Vehicle Loans

Everyone (or at least a lot of people) wants to have a car. This desire is spurred on by the purchase of a brand new car by a neighbor. Of course, some people can just go to a car dealership. But there is nothing to do there without money.

Of course, there is another option – to save money and make your dream come true. But sometimes it is very difficult to save up a large amount. Where to get the money? You can get a vehicle loan.

Now there are many loan offers on the market, there are enterprise-used cars Woburn MA, municipal credit union auto loan, etc.

Here we will talk about vehicle loans and personal loans. Which one should you choose?

What is the difference?

So, we have 2 options for a cash loan:

  • vehicle loan;
  • personal loan.

The differences between these loan products are very significant. If you take a vehicle loan, then its purpose is determined exactly – it is buying a car. You will not be able to buy anything else when you get this loan – in this case, the funds are given specifically for the purchase of a car.

But if you get a personal loan, then you can use the money to buy not only an “iron horse” but also a washing machine, a TV, and whatever your heart desires.

Now it’s time to consider the concept:

  • A vehicle loan is a cash loan given to a person to buy a car. There is one very important feature here – the purchased car will be pledged by the creditor until the debt is fully repaid;
  • A personal loan can be used to buy anything you need. With this money, you can buy a car too. In this case, you will not have to pledge the purchase to the lender.

Note! If you have taken a personal loan and it turns out that for some reason you will not be able to repay the debt to the lender, then the lender will not have the right to confiscate the vehicle from you for the purpose of its subsequent sale. But in the case of a car loan, everything is quite the opposite: if you do not make payments, the lender will take the car from you and sell it to cover the costs associated with the issuance of funds to the debtor.

In order not to be mistaken and make a worthy choice, you need to be aware of the issues related to the pros and cons of these types of lending. Only by analyzing the situation, you can choose the ideal option. This is what we are going to do now.

Vehicle loans – pros and cons

This loan product is very popular today. But to get a vehicle loan, you need to have the initial capital. Depending on the conditions of various financial organizations, you will have to initially pay up to 30% of the total amount.

Do not forget about the need to have funds for insurance – it will cost you about 10% more.

Almost all vehicle loan programs involve car insurance. You shouldn’t be surprised at this because in this case, the car becomes the guarantor of the borrowed money repayment. The vehicle will be pledged by the credit institution until the debtor is fully settled. By the way, the debtor will not be able to sell his/her car without the consent of the bank until the debt is paid in full. A car can not only be sold but also changed or donated.

Considering all the pros and cons of loan products, it will be easier to make a choice. When concluding a car loan agreement, one must bear in mind that a car should be bought only at a car dealership.

In addition, the following requirements can be imposed on a car with a vehicle loan:

  • acceptable technical condition;
  • the geometry of the body must be in accordance with the norm;
  • import of foreign cars into the country must be carried out without violating the legislation of our country.

And now let’s talk about the positive and negative aspects of vehicle loans.

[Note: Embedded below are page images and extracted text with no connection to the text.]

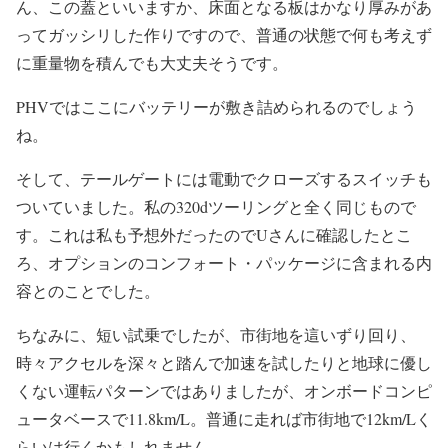
ん、この蓋といいますか、床面となる板はかなり厚みがあ
ってガッシリした作りですので、普通の状態で何も考えず
に重量物を積んでも大丈夫そうです。
PHVではここにバッテリーが敷き詰められるのでしょう
ね。
そして、テールゲートには電動でクローズするスイッチも
ついていました。私の320dツーリングと全く同じもので
す。これは私も予想外だったのでUさんに確認したとこ
ろ、オプションのコンフォート・パッケージに含まれる内
容とのことでした。
ちなみに、短い試乗でしたが、市街地を這いずり回り、
時々アクセルを深々と踏んで加速を試したりと地球に優し
くない運転パターンではありましたが、オンボードコンピ
ュータベースで11.8km/L。普通に走れば市街地で12km/Lく
らいは行くかもしれません。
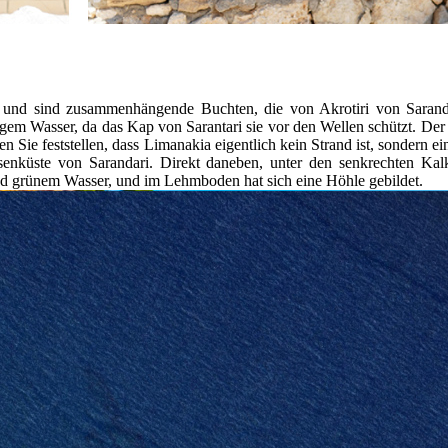
n und sind zusammenhängende Buchten, die von Akrotiri von Saran
gem Wasser, da das Kap von Sarantari sie vor den Wellen schützt. Der 
 Sie feststellen, dass Limanakia eigentlich kein Strand ist, sondern ein
lsenküste von Sarandari. Direkt daneben, unter den senkrechten Kal
nd grünem Wasser, und im Lehmboden hat sich eine Höhle gebildet.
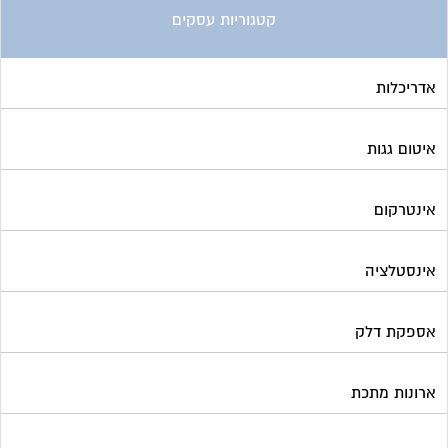
קטגוריות עסקים
אדריכלות
איטום גגות
אינטרקום
אינסטלציה
אספקת דלק
ארונות מתכת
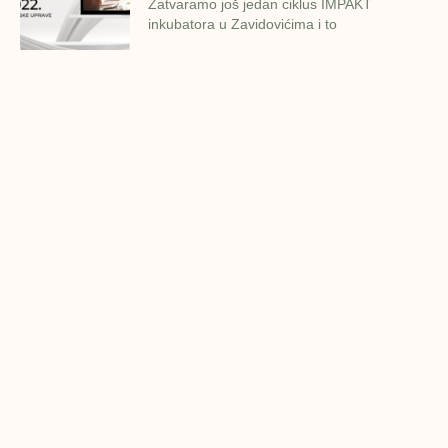
Zatvaramo još jedan ciklus IMPAKT
inkubatora u Zavidovićima i to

  1. Interest on a car loan is several times lower than on a personal loan;
  2. You can get a car very quickly – often on the day of signing the loan agreement;
  3. In this case, no types of security will be required since the purchased car will be the guarantor of the loan repayment;
  4. You can participate in the “trade-in” program. It allows you to change an old car for a new one with a corresponding surcharge. In some cases, lending organizations provide additional bonuses in the form of a reduction in interest;
  5. Many banks are quite tolerant of customers who have used car loan services, and are loyal to delays in payments;
  6. This program provides various benefits. Discounts can reach 10%. Part of the losses of banking organizations is borne by the state;
  7. Car sellers make significant discounts to buyers who buy a car using a vehicle loan;
  8. There are a lot of car loan programs and car dealerships – they provide a choice;
  9. But the main advantage is the speed and convenience of the purchase. Everything happens without unnecessary running around and standing in queues.


  1. You have to make an initial payment. Usually, you will not be able to do without it since almost all financial organizations require a certain amount to be paid initially;
  2. Your car will be pledged by a credit institution until the amount of the debt is paid in full. If the debtor does not make payments, then the lender has the right to pick up the car for debts by a court decision;
  3. The car must be insured. But the costs of this insurance are quite significant, they can reach up to 10% of the value of the vehicle. And if the car you buy is expensive, then the amount of overpayment will be quite significant. Car dealerships can offer a loan for insurance, but the interest on this loan will be much more significant than the interest rate on car loans;
  4. Sometimes, with a vehicle loan, you can buy only a certain car model;
  5. It is unprofitable to repay this type of lending ahead of schedule. The fact is that lenders in this case charge a certain commission.